In a time when we are seeing software-driven techniques being considered for hardware verification, we have to be certain to not assume that this is the one and only right solution for all tasks. “It all comes down to choosing the right workloads, and users are often better advised to use abstracted, statistical representations of the workloads because the real workloads may take too long to run,” says Frank Schirrmeister, group director for product marketing of the System Development Suite at Cadence. “For power and performance analysis in the context of software, emulation offers the ability to take real software workloads and derive the activity information that can be fed into an RTL power analysis tools. Identifying hotspots is a key issue, and users are using less accurate, more abstract models to identify the points of interest, then re-run more detailed analysis within those.”

This has provided much of the impetus for hybrid emulation. “Hybrid emulation enables both software and hardware teams to work on the latest version of the project without actually having the whole SoC finished—or even in quite early stages of the project,” said Zibi Zalewski, general manager of the Hardware Division at Aldec. “While some portion of the design is still virtual and not implementable to an emulator (a high-level model in a virtual platform) together with the available part (RTL code in the emulator), it provides the whole SoC for early and synchronized testing by both teams.”

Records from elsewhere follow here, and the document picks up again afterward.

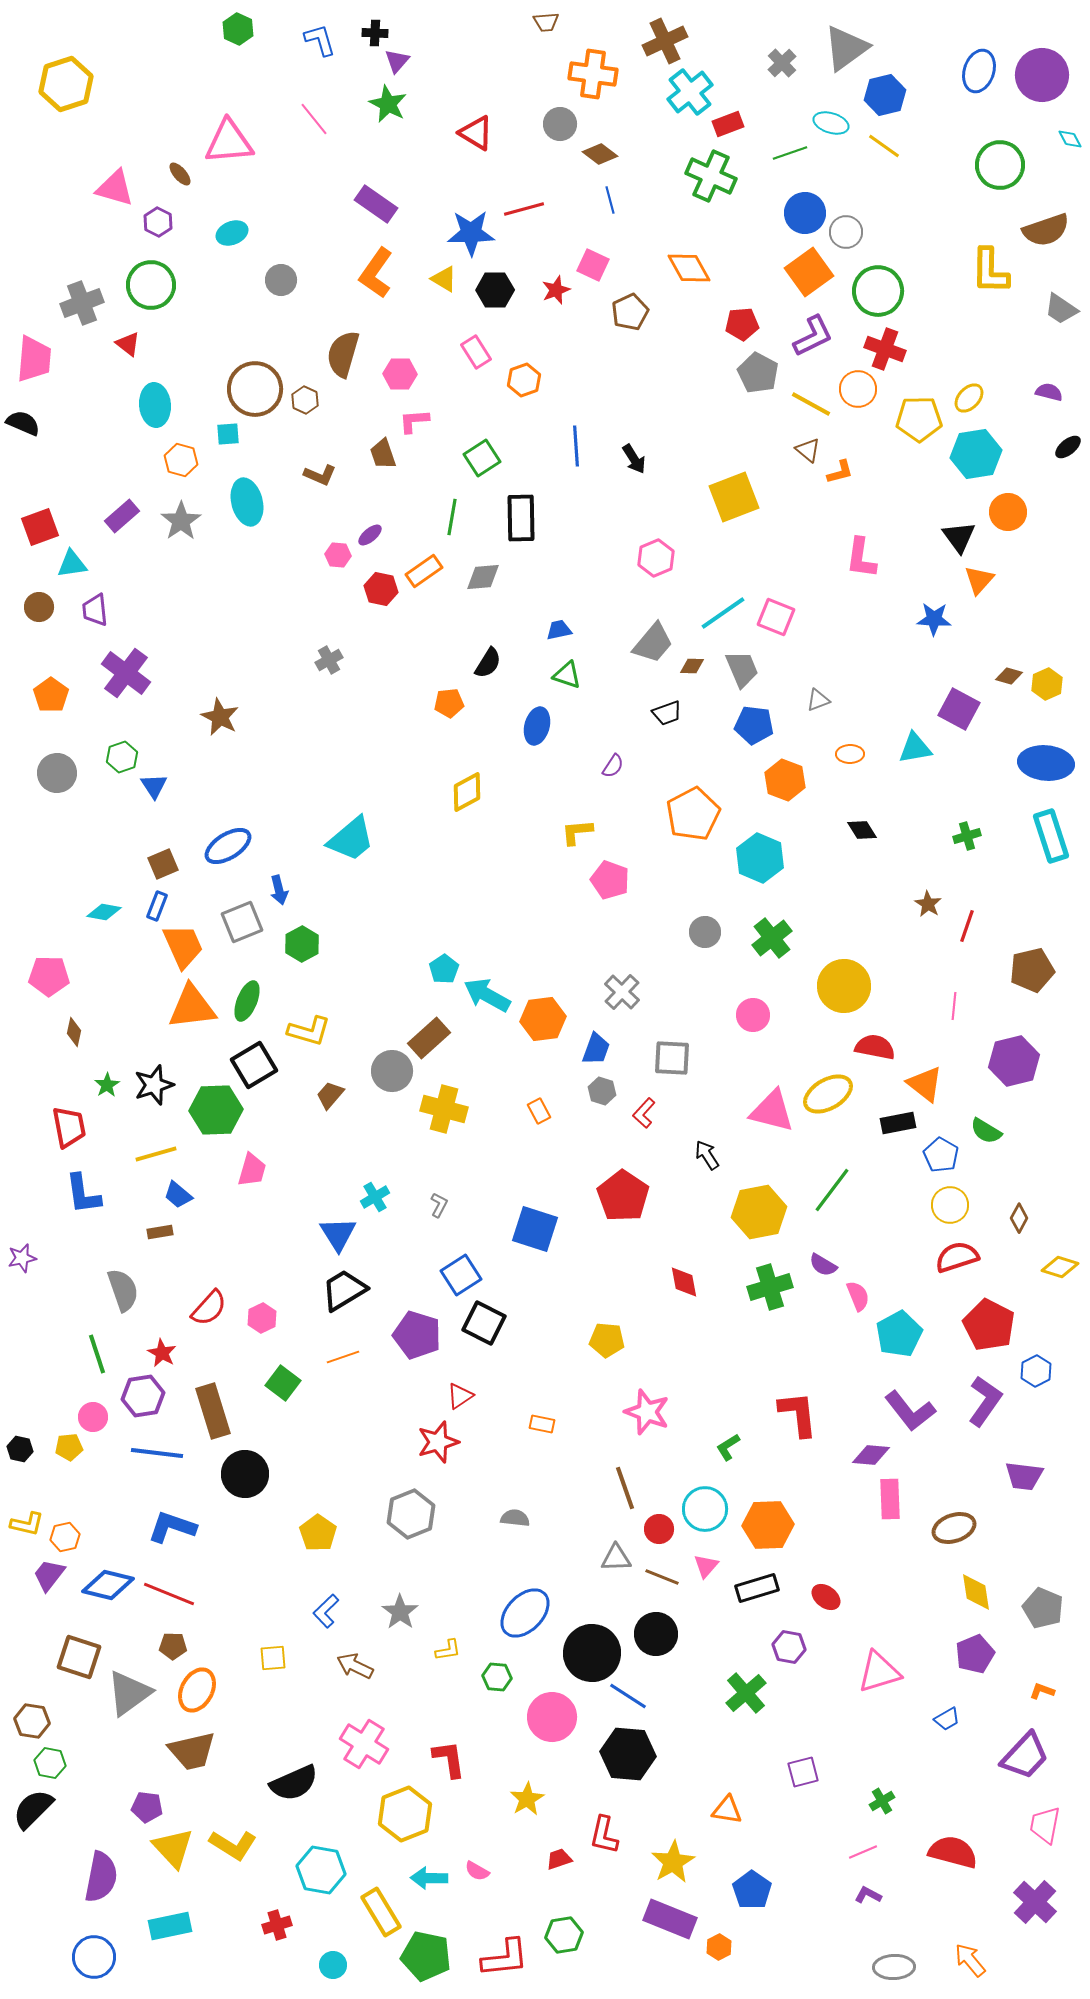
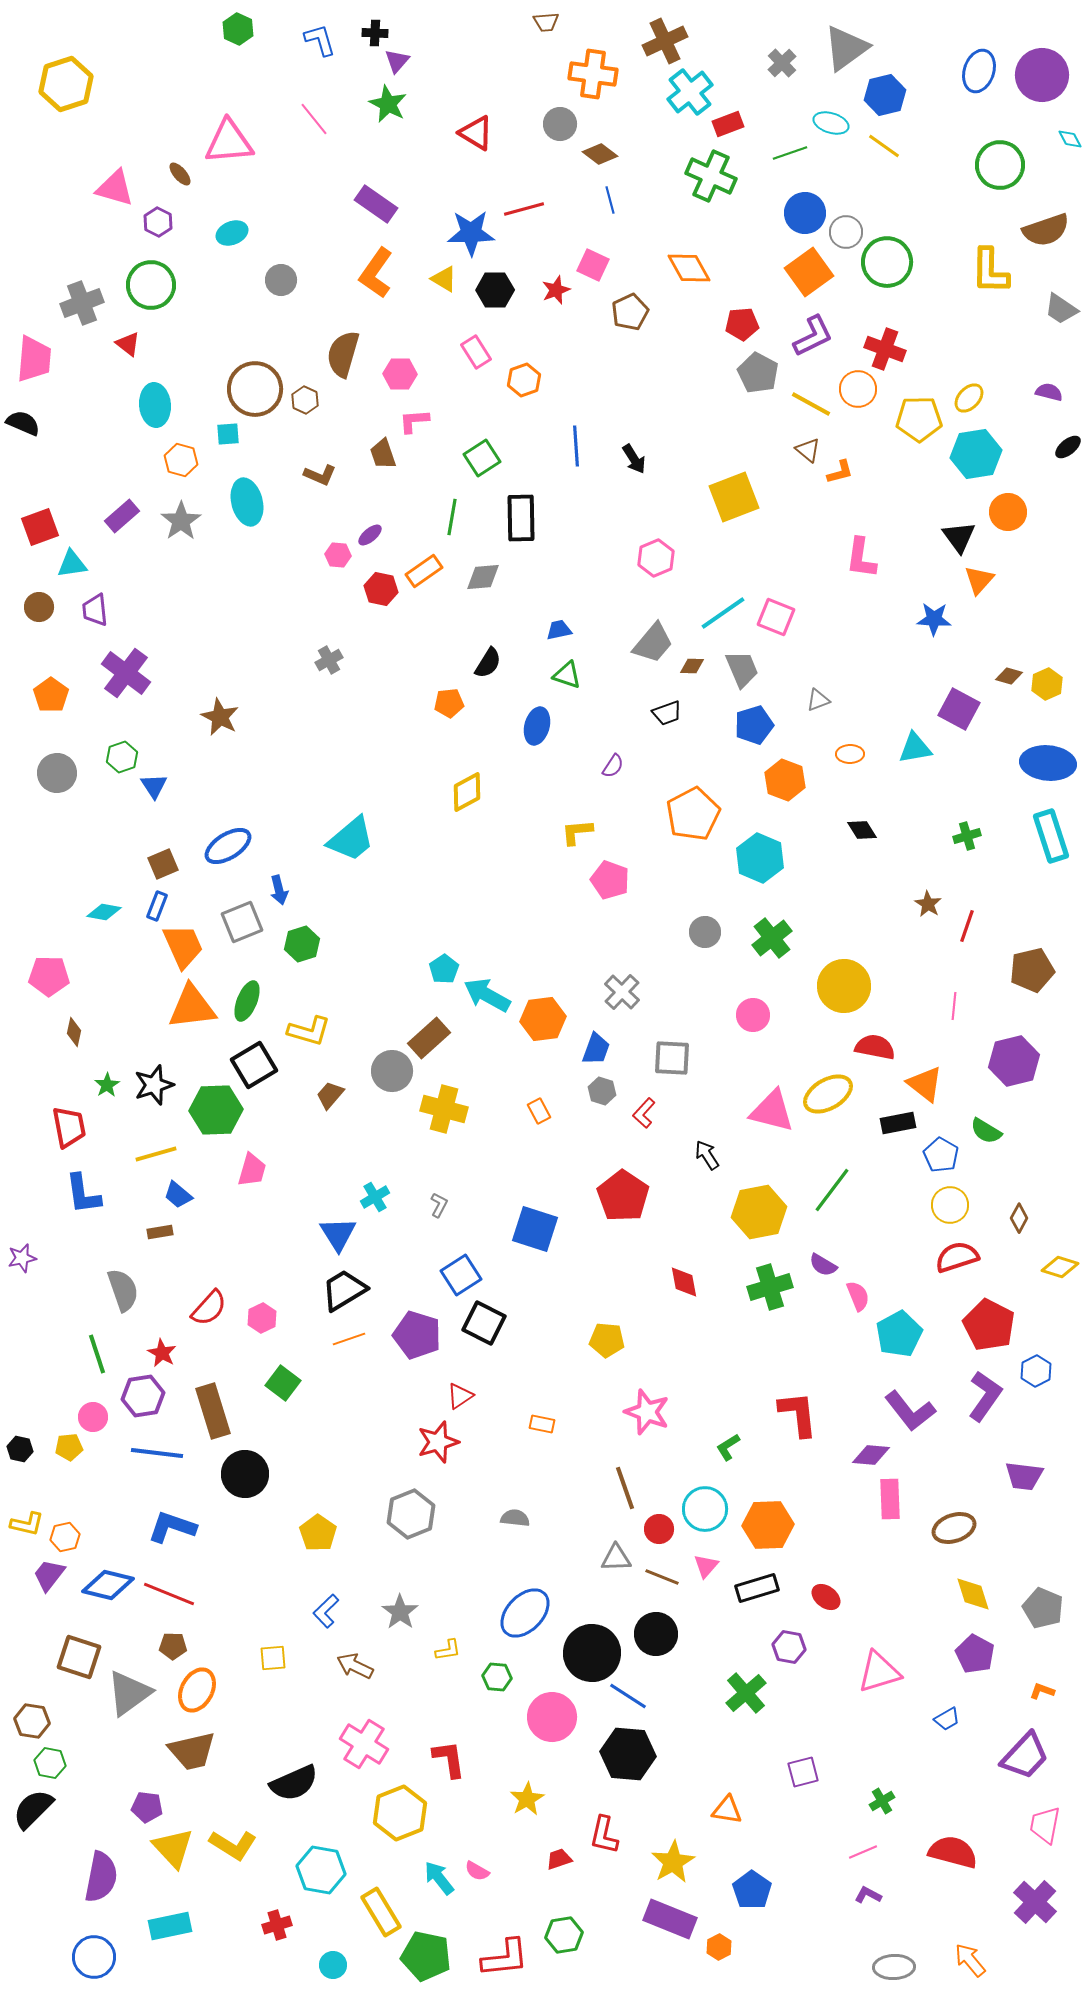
green circle at (878, 291): moved 9 px right, 29 px up
blue pentagon at (754, 725): rotated 24 degrees counterclockwise
blue ellipse at (1046, 763): moved 2 px right
green hexagon at (302, 944): rotated 12 degrees clockwise
orange line at (343, 1357): moved 6 px right, 18 px up
purple L-shape at (985, 1401): moved 5 px up
yellow diamond at (976, 1592): moved 3 px left, 2 px down; rotated 9 degrees counterclockwise
purple pentagon at (975, 1654): rotated 21 degrees counterclockwise
yellow hexagon at (405, 1814): moved 5 px left, 1 px up
cyan arrow at (429, 1878): moved 10 px right; rotated 51 degrees clockwise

He added that while this was possible in the past, it typically relied on one team waiting for the other to finish. “Separation was causing module-level testing, instead of SoC-level testing when hybrid emulation is enabled. To actually do the SoC-level testing in the emulator you need to have the whole design ready and hardware implementable. To me this is the main benefit of going hybrid.”

Impact of software development
In the past, software teams had a few ways to perform early development. They would often create stub code that would mimic some aspect of the hardware, they could use a previous generation of product with a hardware mockup of the new capability, or they would wait for the new hardware to become available. None of these solutions is ideal.

Stub code is fast, but it does have limitations. “One of the problems with stub code is that software developers create it for themselves and it is decoupled from what is really being done in the hardware,” explains McDonald. “While the stub code can be useful in helping the software developers ensure that their software is internally consistent, it doesn’t do anything in terms of verifying the software accuracy in terms of the actual hardware, and it doesn’t do anything in terms of performance characterization. These are significant limitations.”

Few companies can afford to wait until first silicon before getting started on software bring-up and yet it remains an important vehicle. “Today, we still develop most software on actual hardware once it is available,” says Schirrmeister. “Real hardware executes at the intended speed, which is great, but debug is not so great because it is hard to look into the hardware. Most importantly, this type of software development becomes available at the latest possible point in time when changes in the hardware require a redesign. Now, it is a race to bring out early representations of the hardware on which software can be verified earlier.” And the implications also go back in the other direction. “Seeing the OS boot on the RTL has become a requirement for the tape out to be done. Continuous integration is the name of the game.”

Time to market is increasingly critical for many products and companies try to pull everything earlier. First it was at the RT level using emulation and FPGA prototyping, but the drive for earlier availability continues. “We have seen times when architectural models are created before the architecture is finalized,” says McDonald. “These models get refined as the architecture is refined.” McDonald provides an example within Altera, where a virtual prototype was created for some of its FPGA parts. “An early model of the Stratix 10 was created before the architecture was finalized. The purpose was to allow software developers to start developing the software even though the architecture was not fully defined.”

But this is not the norm today. There are other situations where hardware and software are more pipelined in their development processes. “Here the software guys are not ready to start their development early because they are still working on the previous generation,” says McDonald. “They do not have the same kind of pressure to have the software team start so early, and they will wait until the hardware architecture has been locked down. The verification flows then keep it and the implementation in sync.”

Who creates the models?
For a considerable time, virtual prototypes were held back by the lack of models. While models existed for the processor and were created for new blocks, re-used blocks prevented a complete prototype from being put together. Today, most of those issues are behind us, but prototype assembly still needs to be performed.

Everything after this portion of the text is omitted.